<168>Il y a plusieurs copies de votre admirable ouvrage : permettez qu'on l'imprime dans quelque recueil, ou à part; car sûrement il paraîtra, et sera imprimé incorrectement. Si V. M. daigne me donner ses ordres, l'hommage du Philosophe de Sans-Souci à la Divinité fera du bien aux hommes. Le roi des déistes confondra les athées et les fanatiques à la fois; rien ne peut faire un meilleur effet.
Daignez agréer le tendre respect du vieux solitaire V.
424. A VOLTAIRE.
Potsdam, 16 septembre 1770.
Je n'ai point été fâché que les sentiments que j'annonce au sujet de votre statue, dans une lettre écrite à M. d'Alembert, aient été divulgués. Ce sont des vérités dont j'ai toujours été intimement convaincu, et que Maupertuis ni personne n'ont effacées de mon esprit. Il était très-juste que vous jouissiez vivant de la reconnaissance publique, et que je me trouvasse avoir quelque part à cette démonstration de vos contemporains, en ayant eu tant au plaisir que leur ont fait vos ouvrages.

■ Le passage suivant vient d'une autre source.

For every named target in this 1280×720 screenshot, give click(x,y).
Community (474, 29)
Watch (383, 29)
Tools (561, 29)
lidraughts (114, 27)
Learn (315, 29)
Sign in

Les bagatelles que j'écris ne sont pas de ce genre; elles sont un amusement pour moi. Je m'instruis moi-même en pensant à des matières de philosophie, sur lesquelles je griffonne quelquefois trop hardiment mes pensées. Cet ouvrage sur le Système de la nature est trop hardi pour les lecteurs actuels auxquels il pourrait tomber entre les mains. Je ne veux scandaliser personne; je n'ai parlé qu'à moi-même en l'écrivant. Mais, dès qu'il s'agit de s'énoncer en public, ma maxime constante est de ménager la délicatesse des oreilles superstitieuses, de ne choquer personne, et d'attendre que le siècle soit assez éclairé pour qu'on puisse impunément penser tout haut.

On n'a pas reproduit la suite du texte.